┌──

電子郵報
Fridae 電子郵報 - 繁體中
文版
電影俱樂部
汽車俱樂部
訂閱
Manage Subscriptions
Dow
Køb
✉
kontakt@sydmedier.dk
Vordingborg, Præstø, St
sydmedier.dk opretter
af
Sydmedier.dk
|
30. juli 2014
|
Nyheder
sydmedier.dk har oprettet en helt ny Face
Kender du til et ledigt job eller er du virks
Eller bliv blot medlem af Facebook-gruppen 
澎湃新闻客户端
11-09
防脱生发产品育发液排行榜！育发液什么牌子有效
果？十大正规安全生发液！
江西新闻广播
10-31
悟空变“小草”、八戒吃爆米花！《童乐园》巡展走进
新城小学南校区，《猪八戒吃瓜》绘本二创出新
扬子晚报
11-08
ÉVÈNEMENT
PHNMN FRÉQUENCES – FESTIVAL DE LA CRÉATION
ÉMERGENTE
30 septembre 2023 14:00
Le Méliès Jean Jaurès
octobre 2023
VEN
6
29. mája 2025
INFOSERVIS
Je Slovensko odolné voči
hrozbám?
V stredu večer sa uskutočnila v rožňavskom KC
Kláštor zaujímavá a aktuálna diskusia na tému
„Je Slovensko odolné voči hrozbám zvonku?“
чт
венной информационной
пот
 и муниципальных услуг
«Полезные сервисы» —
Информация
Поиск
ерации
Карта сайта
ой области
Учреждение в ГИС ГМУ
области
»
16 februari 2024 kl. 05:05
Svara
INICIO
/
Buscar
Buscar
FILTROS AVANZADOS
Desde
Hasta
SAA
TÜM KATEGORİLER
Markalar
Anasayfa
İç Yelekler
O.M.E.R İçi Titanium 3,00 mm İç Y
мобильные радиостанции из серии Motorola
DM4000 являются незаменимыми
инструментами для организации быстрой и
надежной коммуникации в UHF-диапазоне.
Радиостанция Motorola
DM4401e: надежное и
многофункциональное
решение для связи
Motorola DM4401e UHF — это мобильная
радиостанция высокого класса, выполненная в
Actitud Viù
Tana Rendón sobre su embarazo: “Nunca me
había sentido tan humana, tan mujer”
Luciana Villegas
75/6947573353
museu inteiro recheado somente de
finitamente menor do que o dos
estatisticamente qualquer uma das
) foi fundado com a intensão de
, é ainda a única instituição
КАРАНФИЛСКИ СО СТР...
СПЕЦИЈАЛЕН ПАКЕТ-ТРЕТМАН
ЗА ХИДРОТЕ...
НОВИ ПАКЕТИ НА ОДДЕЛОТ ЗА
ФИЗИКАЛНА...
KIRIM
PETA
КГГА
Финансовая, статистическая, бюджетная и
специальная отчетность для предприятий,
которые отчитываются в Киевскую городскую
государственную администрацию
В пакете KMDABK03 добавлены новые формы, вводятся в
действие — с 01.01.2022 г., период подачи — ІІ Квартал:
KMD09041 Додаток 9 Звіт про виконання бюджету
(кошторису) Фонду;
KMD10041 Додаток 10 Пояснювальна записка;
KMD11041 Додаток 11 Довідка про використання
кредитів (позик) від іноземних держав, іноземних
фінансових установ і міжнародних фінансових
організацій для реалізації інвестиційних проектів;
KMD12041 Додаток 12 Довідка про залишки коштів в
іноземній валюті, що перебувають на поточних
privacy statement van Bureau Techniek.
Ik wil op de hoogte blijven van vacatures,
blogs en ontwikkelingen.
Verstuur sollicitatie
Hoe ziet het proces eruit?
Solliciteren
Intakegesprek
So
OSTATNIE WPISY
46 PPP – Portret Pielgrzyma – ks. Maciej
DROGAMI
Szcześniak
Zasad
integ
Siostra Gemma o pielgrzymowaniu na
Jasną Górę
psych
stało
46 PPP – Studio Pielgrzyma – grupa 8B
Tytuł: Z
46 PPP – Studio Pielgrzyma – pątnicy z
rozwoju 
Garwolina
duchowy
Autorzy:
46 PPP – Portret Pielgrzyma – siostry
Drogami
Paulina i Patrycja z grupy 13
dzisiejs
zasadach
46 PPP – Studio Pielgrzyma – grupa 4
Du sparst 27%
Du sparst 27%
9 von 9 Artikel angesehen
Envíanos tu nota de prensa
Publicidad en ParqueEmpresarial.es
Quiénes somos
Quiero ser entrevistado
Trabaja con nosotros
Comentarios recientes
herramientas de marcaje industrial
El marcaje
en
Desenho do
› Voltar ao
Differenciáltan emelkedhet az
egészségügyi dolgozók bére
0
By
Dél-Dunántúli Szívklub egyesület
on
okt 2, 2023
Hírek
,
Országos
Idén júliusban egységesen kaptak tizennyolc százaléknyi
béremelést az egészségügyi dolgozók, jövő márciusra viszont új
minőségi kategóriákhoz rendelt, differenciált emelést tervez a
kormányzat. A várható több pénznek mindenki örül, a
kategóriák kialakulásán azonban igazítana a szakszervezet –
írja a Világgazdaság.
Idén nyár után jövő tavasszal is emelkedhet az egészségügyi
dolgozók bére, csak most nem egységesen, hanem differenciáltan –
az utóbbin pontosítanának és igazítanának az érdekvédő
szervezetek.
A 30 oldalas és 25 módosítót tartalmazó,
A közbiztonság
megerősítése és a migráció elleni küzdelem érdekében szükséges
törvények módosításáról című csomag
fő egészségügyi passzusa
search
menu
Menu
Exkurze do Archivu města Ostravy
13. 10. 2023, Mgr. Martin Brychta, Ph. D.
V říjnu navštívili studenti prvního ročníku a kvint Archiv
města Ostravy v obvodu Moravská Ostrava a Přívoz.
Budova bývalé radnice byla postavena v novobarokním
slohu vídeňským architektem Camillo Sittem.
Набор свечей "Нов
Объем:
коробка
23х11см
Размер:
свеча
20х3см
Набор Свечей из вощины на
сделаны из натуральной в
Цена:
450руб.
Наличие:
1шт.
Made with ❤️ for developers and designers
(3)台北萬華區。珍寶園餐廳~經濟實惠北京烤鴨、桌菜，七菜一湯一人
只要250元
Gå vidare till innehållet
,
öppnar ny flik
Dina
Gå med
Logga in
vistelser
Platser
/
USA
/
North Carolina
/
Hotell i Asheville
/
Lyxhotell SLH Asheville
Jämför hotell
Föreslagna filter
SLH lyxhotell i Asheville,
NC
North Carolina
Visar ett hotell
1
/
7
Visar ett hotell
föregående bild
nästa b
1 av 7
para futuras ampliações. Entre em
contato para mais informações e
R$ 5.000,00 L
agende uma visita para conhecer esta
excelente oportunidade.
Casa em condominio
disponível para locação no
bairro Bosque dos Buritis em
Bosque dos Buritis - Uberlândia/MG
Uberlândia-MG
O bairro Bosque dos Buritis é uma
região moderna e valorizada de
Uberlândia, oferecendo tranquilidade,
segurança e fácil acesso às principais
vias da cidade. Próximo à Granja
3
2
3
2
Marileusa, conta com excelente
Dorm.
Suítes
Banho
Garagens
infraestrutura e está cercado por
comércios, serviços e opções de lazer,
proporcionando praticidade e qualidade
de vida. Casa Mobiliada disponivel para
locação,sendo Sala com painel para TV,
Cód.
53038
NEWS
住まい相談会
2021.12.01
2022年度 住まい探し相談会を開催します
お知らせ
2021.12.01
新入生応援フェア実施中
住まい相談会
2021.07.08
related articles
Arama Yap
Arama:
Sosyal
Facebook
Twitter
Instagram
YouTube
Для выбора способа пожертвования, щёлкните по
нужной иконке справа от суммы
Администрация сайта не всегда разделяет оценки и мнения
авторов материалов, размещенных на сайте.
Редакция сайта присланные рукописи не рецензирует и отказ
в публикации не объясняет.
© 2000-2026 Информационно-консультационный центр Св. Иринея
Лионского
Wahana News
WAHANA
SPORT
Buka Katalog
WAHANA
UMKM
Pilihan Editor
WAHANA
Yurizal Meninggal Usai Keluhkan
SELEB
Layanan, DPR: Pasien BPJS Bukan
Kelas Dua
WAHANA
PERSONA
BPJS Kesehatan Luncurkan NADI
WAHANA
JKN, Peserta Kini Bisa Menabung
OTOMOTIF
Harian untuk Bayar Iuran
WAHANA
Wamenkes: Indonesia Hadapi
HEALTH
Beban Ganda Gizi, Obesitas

└──

PROMPT: Scan the data above, find each line with "Додаток", and copy it.

RESULT OF THIS TASK:
KMD09041 Додаток 9 Звіт про виконання бюджету
KMD10041 Додаток 10 Пояснювальна записка;
KMD11041 Додаток 11 Довідка про використання
KMD12041 Додаток 12 Довідка про залишки коштів в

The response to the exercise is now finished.